It'd be a great choice for shooting the 600-yard National Match Service Rifle course at 600 yards. On a range, on a sunny day, with windage flags flying and an ambulance handy nearby. But a rifle that weighs 11 pounds before adding a telescopic sight and mount, , much less night vision equipment and a suppressor, and has to be carried in a plastic suitcase to protect the optics? I went through combat arms basic training with the M14, carried M14s, M14E2s and M21 rifles on combat ops and got my first combat kill through an ANPVS1 starlight scope when I was nineteen; I am near 70 now. and you want to put a SOPMOD stock on it, eliminating the in-buttstock cleaning kit, and adding another piece of rattle-bait to the poor shooter's load, for a guy- or girl- who has to keep up with an infantry squad made up of folks armed with the M4 because the M16A2 was too long and heavy?

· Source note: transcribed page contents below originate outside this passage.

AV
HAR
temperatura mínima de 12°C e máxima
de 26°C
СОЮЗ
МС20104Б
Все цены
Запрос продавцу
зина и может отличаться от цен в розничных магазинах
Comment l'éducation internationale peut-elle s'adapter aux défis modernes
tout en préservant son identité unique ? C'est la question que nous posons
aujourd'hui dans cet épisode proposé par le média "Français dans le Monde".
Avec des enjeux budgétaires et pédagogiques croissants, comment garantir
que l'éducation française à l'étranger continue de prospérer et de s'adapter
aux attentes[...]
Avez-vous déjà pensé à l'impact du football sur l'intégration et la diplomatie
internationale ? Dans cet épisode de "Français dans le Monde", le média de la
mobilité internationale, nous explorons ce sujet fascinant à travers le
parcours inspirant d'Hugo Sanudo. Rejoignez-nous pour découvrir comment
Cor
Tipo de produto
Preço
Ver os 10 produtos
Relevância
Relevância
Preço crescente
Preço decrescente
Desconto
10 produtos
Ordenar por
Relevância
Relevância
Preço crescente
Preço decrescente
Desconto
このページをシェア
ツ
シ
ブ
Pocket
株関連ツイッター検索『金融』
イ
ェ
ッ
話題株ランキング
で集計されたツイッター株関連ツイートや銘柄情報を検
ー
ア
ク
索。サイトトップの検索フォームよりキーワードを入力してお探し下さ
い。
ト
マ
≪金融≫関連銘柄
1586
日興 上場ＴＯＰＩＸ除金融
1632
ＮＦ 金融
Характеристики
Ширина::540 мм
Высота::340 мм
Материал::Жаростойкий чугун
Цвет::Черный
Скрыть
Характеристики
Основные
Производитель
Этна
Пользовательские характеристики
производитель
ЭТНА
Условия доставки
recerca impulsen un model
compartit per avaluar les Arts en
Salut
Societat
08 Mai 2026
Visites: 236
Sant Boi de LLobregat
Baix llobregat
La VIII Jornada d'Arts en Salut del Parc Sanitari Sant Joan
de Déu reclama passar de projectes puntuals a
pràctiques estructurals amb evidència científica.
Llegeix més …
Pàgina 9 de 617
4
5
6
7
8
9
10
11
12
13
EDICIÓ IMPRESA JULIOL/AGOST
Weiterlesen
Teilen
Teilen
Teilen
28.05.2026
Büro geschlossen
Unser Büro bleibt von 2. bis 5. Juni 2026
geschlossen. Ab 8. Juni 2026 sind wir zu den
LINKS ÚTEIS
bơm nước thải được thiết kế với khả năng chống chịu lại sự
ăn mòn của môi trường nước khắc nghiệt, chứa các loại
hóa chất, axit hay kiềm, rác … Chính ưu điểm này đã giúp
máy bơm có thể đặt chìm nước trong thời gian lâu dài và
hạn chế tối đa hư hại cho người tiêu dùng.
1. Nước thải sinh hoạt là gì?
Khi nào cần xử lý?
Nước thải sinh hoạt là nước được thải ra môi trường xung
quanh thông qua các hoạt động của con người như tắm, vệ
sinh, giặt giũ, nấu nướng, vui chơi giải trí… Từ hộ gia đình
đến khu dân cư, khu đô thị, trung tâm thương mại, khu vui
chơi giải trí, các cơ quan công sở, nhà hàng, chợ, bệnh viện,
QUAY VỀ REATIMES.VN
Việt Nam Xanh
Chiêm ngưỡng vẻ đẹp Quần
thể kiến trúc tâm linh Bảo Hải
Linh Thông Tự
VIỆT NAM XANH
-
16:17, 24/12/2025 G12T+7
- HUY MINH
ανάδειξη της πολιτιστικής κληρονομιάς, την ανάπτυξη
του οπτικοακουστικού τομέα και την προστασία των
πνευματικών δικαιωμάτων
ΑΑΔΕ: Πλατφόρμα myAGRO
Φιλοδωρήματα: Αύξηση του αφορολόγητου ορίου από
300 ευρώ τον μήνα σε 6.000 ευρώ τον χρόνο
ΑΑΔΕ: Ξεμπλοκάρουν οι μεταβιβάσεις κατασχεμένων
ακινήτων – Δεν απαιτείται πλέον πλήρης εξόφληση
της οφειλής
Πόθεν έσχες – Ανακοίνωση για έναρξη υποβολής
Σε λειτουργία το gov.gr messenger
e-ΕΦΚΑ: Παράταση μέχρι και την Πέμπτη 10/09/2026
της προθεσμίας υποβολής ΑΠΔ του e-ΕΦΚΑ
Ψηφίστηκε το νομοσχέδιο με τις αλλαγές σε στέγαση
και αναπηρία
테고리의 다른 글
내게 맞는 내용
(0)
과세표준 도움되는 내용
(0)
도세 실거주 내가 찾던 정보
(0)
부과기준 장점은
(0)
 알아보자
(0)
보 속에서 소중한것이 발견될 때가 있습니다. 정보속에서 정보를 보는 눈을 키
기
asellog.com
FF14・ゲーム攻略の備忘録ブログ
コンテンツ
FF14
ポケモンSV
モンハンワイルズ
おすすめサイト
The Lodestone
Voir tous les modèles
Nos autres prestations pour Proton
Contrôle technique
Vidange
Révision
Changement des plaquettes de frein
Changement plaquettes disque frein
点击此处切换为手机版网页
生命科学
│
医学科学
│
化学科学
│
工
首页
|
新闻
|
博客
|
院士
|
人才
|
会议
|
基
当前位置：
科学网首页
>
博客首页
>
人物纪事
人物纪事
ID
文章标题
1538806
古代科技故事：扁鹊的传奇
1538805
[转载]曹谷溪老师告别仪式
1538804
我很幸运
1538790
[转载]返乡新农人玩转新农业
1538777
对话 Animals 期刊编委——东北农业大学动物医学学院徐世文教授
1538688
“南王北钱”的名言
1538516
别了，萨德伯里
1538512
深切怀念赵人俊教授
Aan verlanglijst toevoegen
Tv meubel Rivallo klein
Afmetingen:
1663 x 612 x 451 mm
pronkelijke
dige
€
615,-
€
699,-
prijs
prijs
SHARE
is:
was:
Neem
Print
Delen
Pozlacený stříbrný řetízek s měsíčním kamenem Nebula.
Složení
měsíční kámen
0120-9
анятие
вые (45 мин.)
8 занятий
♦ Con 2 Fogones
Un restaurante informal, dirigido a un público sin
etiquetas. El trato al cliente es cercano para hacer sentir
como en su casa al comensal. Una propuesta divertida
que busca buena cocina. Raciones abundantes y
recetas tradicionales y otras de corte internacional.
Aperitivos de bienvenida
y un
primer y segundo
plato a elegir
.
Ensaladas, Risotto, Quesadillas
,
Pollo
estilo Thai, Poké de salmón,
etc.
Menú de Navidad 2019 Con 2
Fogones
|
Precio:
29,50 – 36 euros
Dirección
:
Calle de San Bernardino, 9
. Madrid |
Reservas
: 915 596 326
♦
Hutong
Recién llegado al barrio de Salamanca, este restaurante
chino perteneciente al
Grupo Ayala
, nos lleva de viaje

I do not have the answer. For myself, it'd probably be a 7,62 bullpup. For the Russians, and their bloddy decade in Afghanistan, the answer was the SVD Dragonov. Of what we have now, the M14-based M25, designed by and for Special Forces, NOT average first-enlistment grunts, isn't too bad. But I suspect that an entirely new weapons platform is forthcoming. And then some bright character will suggest giving everybody one....
When the Soviets finally pulled out of Afghanistan, they were issuing 3 or 4 SVD sniper rifles per squad. The maximum range of an RPG-7 antitank rocket launcher is 900 meters; a good SVD will reach out and touch a little farther than that, given good ammo.
And we may be fighting in cities and towns soon, MOUT in Army-speak. Up and down stairs, with ranges measured in both living room distances and city blocks away, with a three-and-a half foot long, 14-pound-plus rifle and ammo? Don't think so.
I’d say go back to the M-40 and add a few modern touches. It worked well enough for me.
L
Some folks recommend an AR-10 variant. I’ve shot a few an they seem to all have one thing in common, they’re friggin heavy. As you say, it may require a completely new design.
I know, it's another caliber, and the US Army don't do knew calibers, ever since they insisted on making the M-1 Garand a 30-06 to use up warehouses full of that caliber. (The Garand was designed to shoot a 6.5 and hold ten rounds, I believe.)
"NOT A 6.5 Creedmore above, and that is a 1X4 Elcan."